**Exercise requirements**
Reproduce all the data verbatim.

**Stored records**

-=-=-=-=-

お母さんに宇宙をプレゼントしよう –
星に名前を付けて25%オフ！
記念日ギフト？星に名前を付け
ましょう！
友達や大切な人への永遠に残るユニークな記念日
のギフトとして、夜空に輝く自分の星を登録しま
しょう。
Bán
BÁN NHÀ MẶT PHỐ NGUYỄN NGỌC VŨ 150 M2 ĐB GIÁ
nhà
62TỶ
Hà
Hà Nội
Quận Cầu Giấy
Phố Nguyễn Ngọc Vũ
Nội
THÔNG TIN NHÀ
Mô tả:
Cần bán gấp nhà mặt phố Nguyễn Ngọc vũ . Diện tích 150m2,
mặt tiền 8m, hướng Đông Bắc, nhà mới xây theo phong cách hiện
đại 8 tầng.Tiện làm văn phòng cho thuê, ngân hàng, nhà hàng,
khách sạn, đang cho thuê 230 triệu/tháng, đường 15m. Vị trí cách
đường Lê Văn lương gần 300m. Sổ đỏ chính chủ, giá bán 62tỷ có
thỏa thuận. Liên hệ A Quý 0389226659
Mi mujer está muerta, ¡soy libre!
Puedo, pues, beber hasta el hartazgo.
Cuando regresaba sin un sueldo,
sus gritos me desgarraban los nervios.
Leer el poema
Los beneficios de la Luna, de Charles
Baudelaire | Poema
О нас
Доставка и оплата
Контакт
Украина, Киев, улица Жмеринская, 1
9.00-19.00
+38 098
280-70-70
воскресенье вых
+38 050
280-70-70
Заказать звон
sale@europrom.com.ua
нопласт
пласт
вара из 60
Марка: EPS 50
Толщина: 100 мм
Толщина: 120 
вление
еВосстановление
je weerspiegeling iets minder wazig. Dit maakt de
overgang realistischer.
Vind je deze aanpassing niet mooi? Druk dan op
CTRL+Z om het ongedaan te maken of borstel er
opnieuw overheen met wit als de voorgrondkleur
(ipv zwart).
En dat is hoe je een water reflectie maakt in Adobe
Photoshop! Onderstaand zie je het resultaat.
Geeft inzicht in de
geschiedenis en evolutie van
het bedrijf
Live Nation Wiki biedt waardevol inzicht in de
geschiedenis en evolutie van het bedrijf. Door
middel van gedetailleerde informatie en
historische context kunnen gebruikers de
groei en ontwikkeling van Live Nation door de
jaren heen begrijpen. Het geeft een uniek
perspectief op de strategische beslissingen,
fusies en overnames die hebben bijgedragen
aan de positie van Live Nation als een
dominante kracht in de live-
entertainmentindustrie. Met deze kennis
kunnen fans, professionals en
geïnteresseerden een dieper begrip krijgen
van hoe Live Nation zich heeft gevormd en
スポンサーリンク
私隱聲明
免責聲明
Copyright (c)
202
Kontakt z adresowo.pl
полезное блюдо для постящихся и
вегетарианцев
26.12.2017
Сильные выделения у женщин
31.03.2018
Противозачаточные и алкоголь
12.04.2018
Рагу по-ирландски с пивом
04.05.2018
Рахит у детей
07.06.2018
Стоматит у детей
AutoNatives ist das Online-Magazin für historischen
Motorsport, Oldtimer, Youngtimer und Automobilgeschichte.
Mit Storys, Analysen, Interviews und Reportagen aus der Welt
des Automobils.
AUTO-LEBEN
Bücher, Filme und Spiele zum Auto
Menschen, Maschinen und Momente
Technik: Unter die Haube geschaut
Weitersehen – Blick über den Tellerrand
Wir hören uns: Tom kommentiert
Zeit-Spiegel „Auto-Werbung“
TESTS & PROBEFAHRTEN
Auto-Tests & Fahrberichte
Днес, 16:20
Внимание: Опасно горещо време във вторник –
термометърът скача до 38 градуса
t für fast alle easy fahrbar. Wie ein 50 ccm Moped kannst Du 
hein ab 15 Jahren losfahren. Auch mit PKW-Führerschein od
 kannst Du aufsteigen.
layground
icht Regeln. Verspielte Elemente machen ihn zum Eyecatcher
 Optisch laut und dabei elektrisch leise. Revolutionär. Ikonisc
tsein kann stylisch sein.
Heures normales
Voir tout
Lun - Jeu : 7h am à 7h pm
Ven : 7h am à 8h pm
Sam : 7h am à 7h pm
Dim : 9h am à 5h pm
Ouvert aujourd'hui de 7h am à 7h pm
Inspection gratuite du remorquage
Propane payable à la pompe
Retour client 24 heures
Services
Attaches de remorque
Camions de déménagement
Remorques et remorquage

-=-=-=-=-

**Answer space**
お母さんに宇宙をプレゼントしよう –
星に名前を付けて25%オフ！
記念日ギフト？星に名前を付け
ましょう！
友達や大切な人への永遠に残るユニークな記念日
のギフトとして、夜空に輝く自分の星を登録しま
しょう。
Bán
BÁN NHÀ MẶT PHỐ NGUYỄN NGỌC VŨ 150 M2 ĐB GIÁ
nhà
62TỶ
Hà
Hà Nội
Quận Cầu Giấy
Phố Nguyễn Ngọc Vũ
Nội
THÔNG TIN NHÀ
Mô tả:
Cần bán gấp nhà mặt phố Nguyễn Ngọc vũ . Diện tích 150m2,
mặt tiền 8m, hướng Đông Bắc, nhà mới xây theo phong cách hiện
đại 8 tầng.Tiện làm văn phòng cho thuê, ngân hàng, nhà hàng,
khách sạn, đang cho thuê 230 triệu/tháng, đường 15m. Vị trí cách
đường Lê Văn lương gần 300m. Sổ đỏ chính chủ, giá bán 62tỷ có
thỏa thuận. Liên hệ A Quý 0389226659
Mi mujer está muerta, ¡soy libre!
Puedo, pues, beber hasta el hartazgo.
Cuando regresaba sin un sueldo,
sus gritos me desgarraban los nervios.
Leer el poema
Los beneficios de la Luna, de Charles
Baudelaire | Poema
О нас
Доставка и оплата
Контакт
Украина, Киев, улица Жмеринская, 1
9.00-19.00
+38 098
280-70-70
воскресенье вых
+38 050
280-70-70
Заказать звон
sale@europrom.com.ua
нопласт
пласт
вара из 60
Марка: EPS 50
Толщина: 100 мм
Толщина: 120 
вление
еВосстановление
je weerspiegeling iets minder wazig. Dit maakt de
overgang realistischer.
Vind je deze aanpassing niet mooi? Druk dan op
CTRL+Z om het ongedaan te maken of borstel er
opnieuw overheen met wit als de voorgrondkleur
(ipv zwart).
En dat is hoe je een water reflectie maakt in Adobe
Photoshop! Onderstaand zie je het resultaat.
Geeft inzicht in de
geschiedenis en evolutie van
het bedrijf
Live Nation Wiki biedt waardevol inzicht in de
geschiedenis en evolutie van het bedrijf. Door
middel van gedetailleerde informatie en
historische context kunnen gebruikers de
groei en ontwikkeling van Live Nation door de
jaren heen begrijpen. Het geeft een uniek
perspectief op de strategische beslissingen,
fusies en overnames die hebben bijgedragen
aan de positie van Live Nation als een
dominante kracht in de live-
entertainmentindustrie. Met deze kennis
kunnen fans, professionals en
geïnteresseerden een dieper begrip krijgen
van hoe Live Nation zich heeft gevormd en
スポンサーリンク
私隱聲明
免責聲明
Copyright (c)
202
Kontakt z adresowo.pl
полезное блюдо для постящихся и
вегетарианцев
26.12.2017
Сильные выделения у женщин
31.03.2018
Противозачаточные и алкоголь
12.04.2018
Рагу по-ирландски с пивом
04.05.2018
Рахит у детей
07.06.2018
Стоматит у детей
AutoNatives ist das Online-Magazin für historischen
Motorsport, Oldtimer, Youngtimer und Automobilgeschichte.
Mit Storys, Analysen, Interviews und Reportagen aus der Welt
des Automobils.
AUTO-LEBEN
Bücher, Filme und Spiele zum Auto
Menschen, Maschinen und Momente
Technik: Unter die Haube geschaut
Weitersehen – Blick über den Tellerrand
Wir hören uns: Tom kommentiert
Zeit-Spiegel „Auto-Werbung“
TESTS & PROBEFAHRTEN
Auto-Tests & Fahrberichte
Днес, 16:20
Внимание: Опасно горещо време във вторник –
термометърът скача до 38 градуса
t für fast alle easy fahrbar. Wie ein 50 ccm Moped kannst Du 
hein ab 15 Jahren losfahren. Auch mit PKW-Führerschein od
 kannst Du aufsteigen.
layground
icht Regeln. Verspielte Elemente machen ihn zum Eyecatcher
 Optisch laut und dabei elektrisch leise. Revolutionär. Ikonisc
tsein kann stylisch sein.
Heures normales
Voir tout
Lun - Jeu : 7h am à 7h pm
Ven : 7h am à 8h pm
Sam : 7h am à 7h pm
Dim : 9h am à 5h pm
Ouvert aujourd'hui de 7h am à 7h pm
Inspection gratuite du remorquage
Propane payable à la pompe
Retour client 24 heures
Services
Attaches de remorque
Camions de déménagement
Remorques et remorquage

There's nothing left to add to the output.